Ceci est le blog d'un documentaliste révolté contre les injustices de notre société.

Non, nous n’avons pas le «droit d’être islamophobe»

Publié le 11 Septembre 2019 par resistanceetamour

Non, nous n’avons pas le «droit d’être islamophobe»

Source en anglais: No, We Don’t Have the “Right to Be Islamophobic”

Par
Emre Ongün

Après qu’un orateur de l’Université d’été de France Insoumise a invoqué le «droit d’être islamophobe», la gauche française est de nouveau en guerre sur le sujet de la laïcité. Mais le véritable problème réside dans l’incapacité de prendre parti pour les victimes du racisme - et de défendre les musulmans contre toute tentative de les stigmatiser.
Pour les partis politiques en France, il est de tradition de tenir une université d’été. Il s’agit de rencontres publiques d’activistes consacrées à des conférences, à des débats et de mobiliser les militants après le retour des vacances.
Pour La France Insoumise (LFI) - la principale organisation de la gauche anti-austérité en France, dont le dirigeant, Jean-Luc Mélenchon, a marqué 19,6% à l'élection présidentielle de 2017 - l'université d'été 2019 aurait donc dû représenter une opportunité se regrouper après le mauvais résultat du concours européen de mai, où son résultat de 6,3% était bien en deçà des attentes.
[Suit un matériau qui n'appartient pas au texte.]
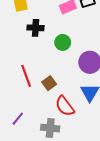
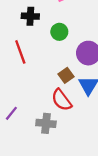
red line: (26, 76) -> (20, 52), moved
brown square: (49, 83) -> (66, 75), moved

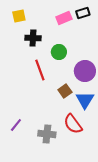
red line: (20, 52) -> (40, 70), moved
red semicircle: (62, 100) -> (73, 124), moved

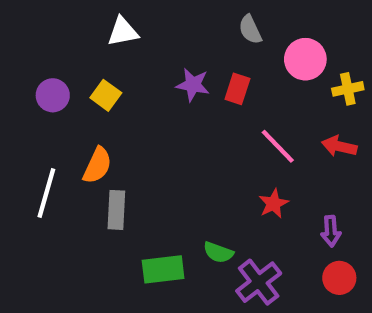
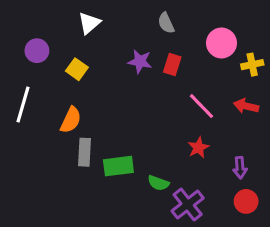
gray semicircle: (250, 29) -> (166, 23), moved
white triangle: (123, 32) -> (89, 23), turned -30
purple circle: (53, 95) -> (37, 51), moved
white line: (46, 193) -> (23, 105), moved
green rectangle: (163, 269) -> (118, 166), moved

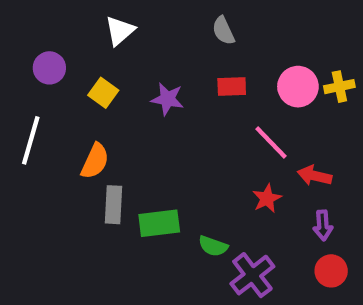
pink circle: (221, 43) -> (298, 87), moved
purple star: (140, 61) -> (167, 99), moved
red rectangle: (172, 65) -> (232, 87), turned 70
red arrow: (246, 106) -> (315, 176), moved

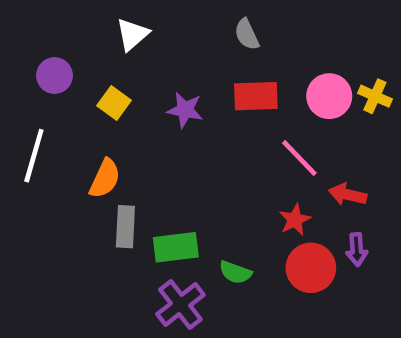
red rectangle: (232, 87) -> (256, 96), size x1.4
yellow cross: (339, 87) -> (375, 96), turned 36
red circle: (331, 271) -> (311, 268), moved, size x1.4
purple cross: (252, 275) -> (180, 304), moved

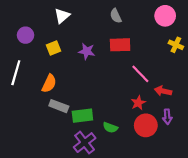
pink circle: (329, 96) -> (165, 16), moved
yellow square: (114, 103) -> (53, 48), turned 32
gray rectangle: (125, 227) -> (59, 106), turned -72

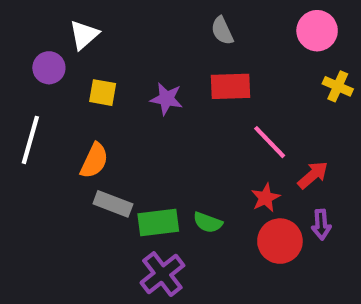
white triangle: (62, 16) -> (84, 35), moved
yellow square: (53, 48) -> (103, 93), turned 32
red arrow: (163, 91) -> (313, 175), turned 126
green semicircle: (110, 128) -> (208, 222), moved

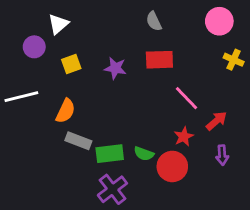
yellow square: (103, 93) -> (71, 64), turned -30
white line: (30, 140) -> (21, 97), turned 60
red circle: (280, 241) -> (172, 166), moved

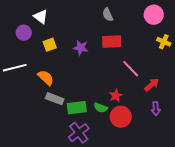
white triangle: (58, 24) -> (41, 17), turned -42
orange semicircle: (66, 111) -> (46, 78), turned -72
red star: (184, 137) -> (116, 96), moved

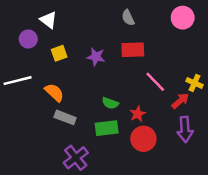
yellow cross: (164, 42) -> (195, 83), moved
green rectangle: (77, 108) -> (107, 128), moved
green semicircle: (101, 108) -> (110, 103), moved
purple arrow: (156, 109) -> (185, 129), size x1.5
purple cross: (79, 133) -> (76, 158), moved

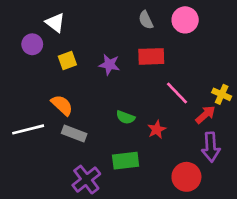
pink circle: (183, 18) -> (185, 20), moved
white line: (18, 81) -> (28, 129), moved
green rectangle: (107, 128) -> (126, 161), moved
red circle: (143, 139) -> (186, 177), moved

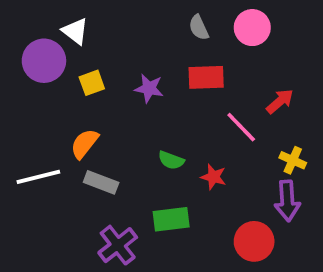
purple circle: (32, 44) -> (44, 61), size x1.5
yellow cross: (222, 94) -> (293, 160), moved
orange semicircle: (62, 105) -> (84, 144), turned -95
red arrow: (205, 115) -> (280, 101), moved
red star: (157, 129) -> (214, 177), turned -30

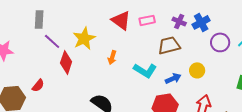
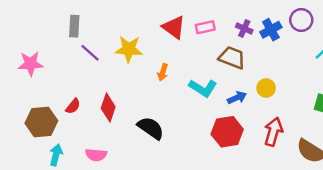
yellow star: (84, 38) -> (129, 49), turned 30
purple circle: (220, 42) -> (301, 20), moved
brown trapezoid: (169, 45) -> (232, 58), turned 35
red diamond: (66, 62) -> (108, 107), moved

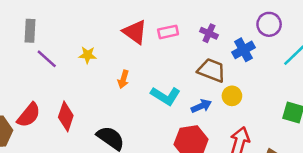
blue cross: (271, 30) -> (243, 50), moved
yellow star: (129, 49) -> (88, 55), size x0.6
brown trapezoid: (232, 58) -> (212, 70), moved
red semicircle: (73, 106) -> (29, 115), size x1.5

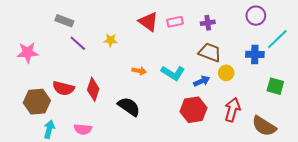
gray rectangle: (30, 31) -> (64, 21), turned -72
purple cross: (209, 33) -> (208, 23), turned -32
blue cross: (243, 50) -> (255, 54), moved, turned 30
orange arrow: (123, 79) -> (139, 71), moved, turned -96
red semicircle: (29, 115) -> (63, 88), turned 65

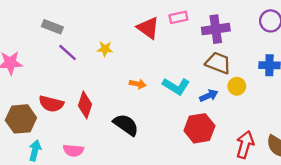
pink rectangle: (175, 22) -> (178, 17), moved
purple cross: (208, 23) -> (216, 29), size x1.6
red arrow: (232, 110) -> (245, 145), moved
Mélenchon étant. lui-même parti en tournée en Amérique latine, ce fut également une occasion pour LFI de montrer qu’elle peut se débrouiller seule sans la présence de son candidat à la présidence. Pourtant, les choses ne se sont pas déroulées comme prévu. Pour les partis politiques en France, il est de tradition de posséder une université d’été - ce que les anglophones appellent une université d’été. Il s’agit de rencontres publiques d’activistes consacrées à des conférences, à des débats et à la mobilisation de membres après le retour des vacances. Pour La France Insoumise (LFI) - la principale organisation de la gauche anti-austérité en France, dont le dirigeant, Jean-Luc Mélenchon, a marqué 19,6% à l'élection présidentielle de 2017 - l'université d'été 2019 aurait donc dû représenter une opportunité se regrouper après le mauvais résultat du concours européen de mai, où son résultat de 6,3% était bien en deçà des attentes.

Mélenchon lui-même parti en tournée en Amérique latine, ce fut également une occasion pour LFI de montrer qu’elle peut se débrouiller seule sans la présence de son candidat à la présidence. Pourtant, les choses ne se sont pas déroulées comme prévu. A l'origine de la faute, un problème récurrent de la gauche française: l'islamophobie.

La controverse a été déclenchée par un discours de Henri Peña-Ruiz sur la laïcité - la laïcité française. La déclaration du professeur de philosophie selon laquelle «on a le droit d'être islamophobe» a créé un taulé explosif. Elle a suscité de vives critiques à l'encontre de Peña-Ruiz et du fait qu'il avait été autorisé à prendre la parole lors de l'événement France Insoumise sans contradicteur face à lui.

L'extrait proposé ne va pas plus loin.